NOTE: Those with Hepatitis B or Hepatitis C are eligible provided these exclusions are not
met.
- Major surgery: Major surgery (excluding vascular access surgery) within the 8 weeks
prior to Screening, during the Screening phase, or planned during the study.
- Transfusion: Blood transfusion within the 8 weeks prior to Screening, during the
Screening phase or an anticipated need for blood transfusion during the study.
- Gastrointestinal (GI) Bleeding: Evidence of actively bleeding peptic, duodenal, or
esophageal ulcer disease OR clinically significant GI bleeding within the 8 weeks
prior to Screening through Day 1 (randomization).
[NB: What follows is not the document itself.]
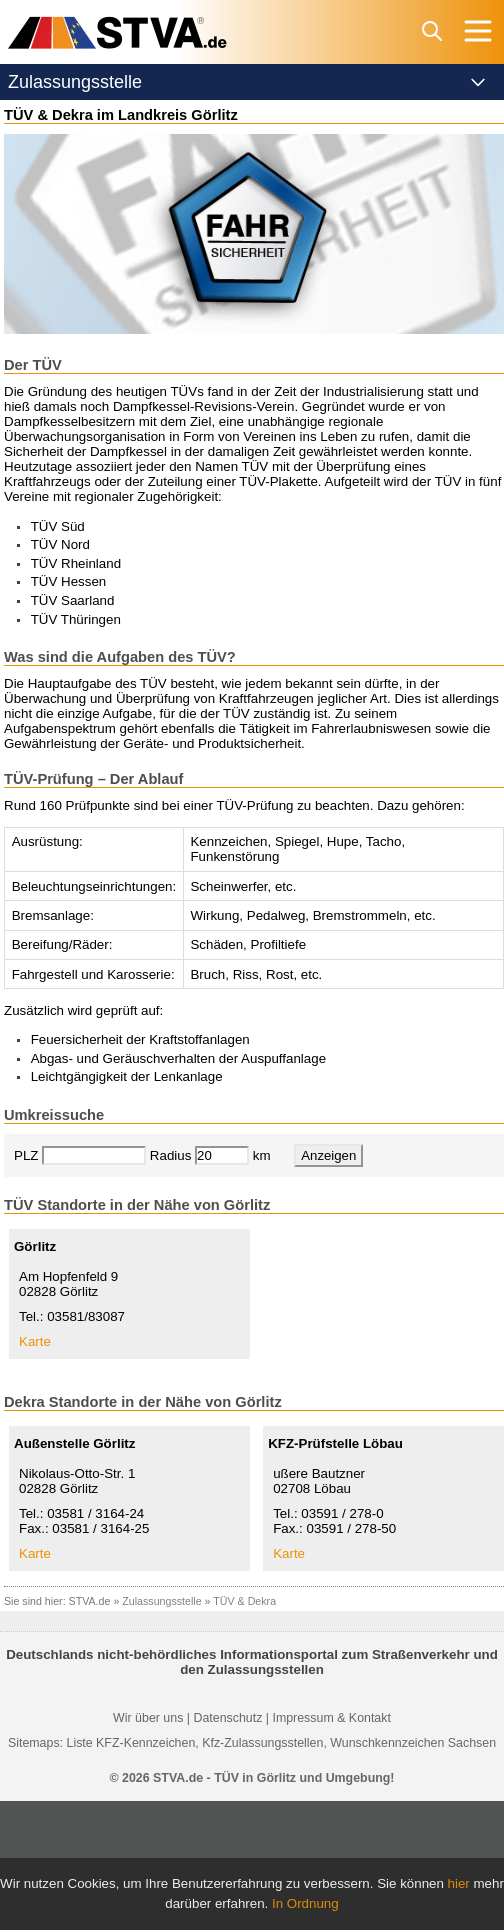  Describe the element at coordinates (305, 1903) in the screenshot. I see `In Ordnung` at that location.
- Acute Infection: Clinical evidence of acute infection or history of infection
requiring IV antibiotic therapy within the 4 weeks prior to Screening through Day 1
(randomization). NOTE: IV antibiotics as prophylaxis are allowed.
- Malignancy: History of malignancy within the two years prior to randomization or
currently receiving treatment for cancer, or has a known >=4 centimeter complex kidney
cyst (i.e. Bosniak Category II F, III of IV). NOTE: ONLY exception is squamous cell or
basal cell carcinoma of the skin that has been definitively treated >=8 weeks prior to
Screening.
- Severe allergic reactions: History of severe allergic or anaphylactic reactions or
hypersensitivity to excipients in the investigational product
- Drugs and supplements: Use of any prescription or non-prescription drugs or dietary
supplements that are prohibited (as per protocol) from Screening until the Follow-up
Visit.
- Prior investigational product exposure: The Subject has participated in a clinical
trial and has received an experimental investigational product within the prior 30
days from Screening through Day 1 (randomization).
- Other conditions: Any other condition, clinical or laboratory abnormality, or
examination finding that the investigator considers would put the subject at
unacceptable risk, which may affect study compliance or prevent understanding of the
aims or investigational procedures or possible consequences of the study.
- Females ONLY: A female subject is not eligible to participate if she is pregnant [as
confirmed by a positive serum human chorionic gonadotrophin (hCG) test for females of
reproductive potential (FRP) only], breastfeeding, and if of reproductive potential
does not agree to follow one of the options listed in the GSK Modified List of Highly
Effective Methods for Avoiding Pregnancy in FRP.
- Vitamin B12: At or below the lower limit of the reference range (may rescreen in a
minimum of 8 weeks).
- Folate: <2.0 nanogram (ng) per millilitre (mL) (4.5 nanomole/liter [L]) (may rescreen
in a minimum of 4 weeks).
- Ferritin: <100 ng/mL (<100 mcg/L).
- Transferrin saturation (TSAT): <20 percent.